> _Assignment_:
Search the entries below for the string "Nachhaltigkeit" and give the number of lines that hold it, nothing else.

[Saved data entries]
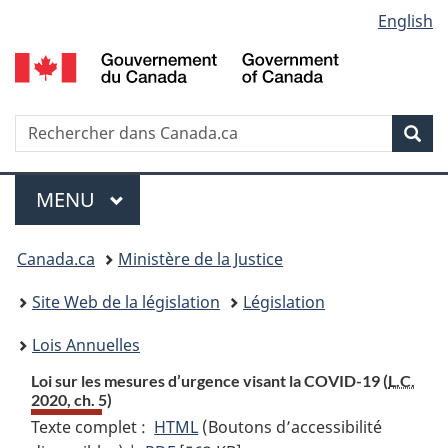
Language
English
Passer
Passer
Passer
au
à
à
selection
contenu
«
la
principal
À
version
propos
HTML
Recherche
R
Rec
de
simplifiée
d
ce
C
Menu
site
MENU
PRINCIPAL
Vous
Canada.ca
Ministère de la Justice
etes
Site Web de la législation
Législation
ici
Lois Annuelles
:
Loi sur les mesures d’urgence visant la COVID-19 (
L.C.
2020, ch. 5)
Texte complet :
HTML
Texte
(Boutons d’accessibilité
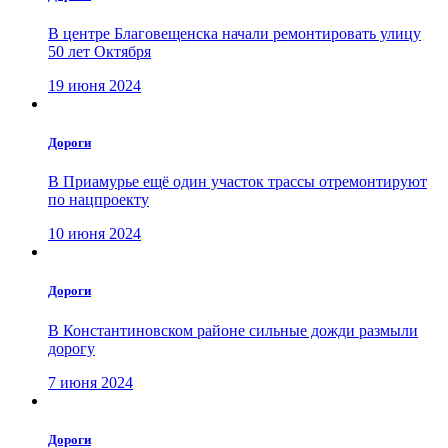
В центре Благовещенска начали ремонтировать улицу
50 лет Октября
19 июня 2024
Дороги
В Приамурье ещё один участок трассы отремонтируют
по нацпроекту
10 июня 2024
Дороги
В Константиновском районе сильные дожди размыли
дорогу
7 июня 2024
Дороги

---

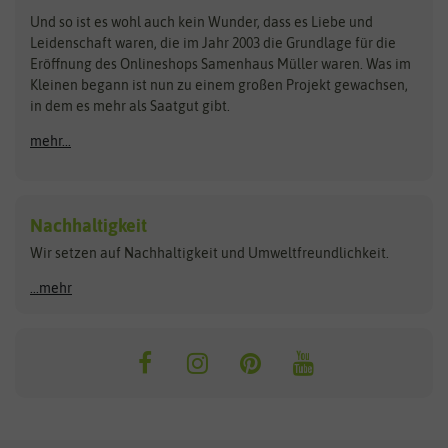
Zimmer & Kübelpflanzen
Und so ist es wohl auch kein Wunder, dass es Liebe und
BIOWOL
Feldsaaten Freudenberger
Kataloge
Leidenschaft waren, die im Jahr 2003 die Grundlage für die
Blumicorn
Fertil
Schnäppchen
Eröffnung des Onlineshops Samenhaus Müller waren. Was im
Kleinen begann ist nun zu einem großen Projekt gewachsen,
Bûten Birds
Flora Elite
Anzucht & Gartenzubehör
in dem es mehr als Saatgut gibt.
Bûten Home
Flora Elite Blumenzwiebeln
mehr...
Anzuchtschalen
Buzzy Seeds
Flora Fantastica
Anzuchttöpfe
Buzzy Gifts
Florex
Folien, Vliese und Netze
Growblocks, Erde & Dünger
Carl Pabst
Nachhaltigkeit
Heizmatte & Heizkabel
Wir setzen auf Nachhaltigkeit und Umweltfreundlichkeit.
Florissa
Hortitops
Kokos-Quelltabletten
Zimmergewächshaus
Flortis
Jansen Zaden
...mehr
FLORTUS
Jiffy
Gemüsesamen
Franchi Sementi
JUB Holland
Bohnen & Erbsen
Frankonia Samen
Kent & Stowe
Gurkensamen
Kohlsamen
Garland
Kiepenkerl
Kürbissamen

> _Written response_:
2